* _DATA IN THIS EXERCISE_
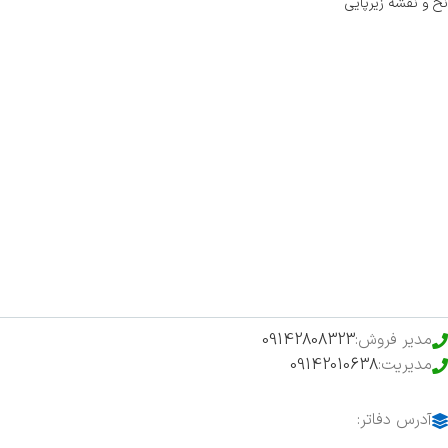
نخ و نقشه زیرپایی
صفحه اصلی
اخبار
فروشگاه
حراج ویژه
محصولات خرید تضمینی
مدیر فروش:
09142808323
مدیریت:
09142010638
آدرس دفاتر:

==

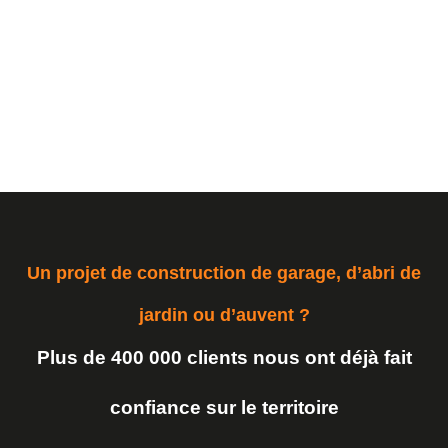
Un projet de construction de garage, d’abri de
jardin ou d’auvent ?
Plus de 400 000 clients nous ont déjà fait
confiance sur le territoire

* _EXERCISE DIRECTIONS_
Retype word for word everything in the listing above from the line that holds "jardin ou d’auvent ?" down to the line that holds "confiance sur le territoire". Keep both end lines and leave out the rest.

* _EXERCISE RESULT_
jardin ou d’auvent ?
Plus de 400 000 clients nous ont déjà fait
confiance sur le territoire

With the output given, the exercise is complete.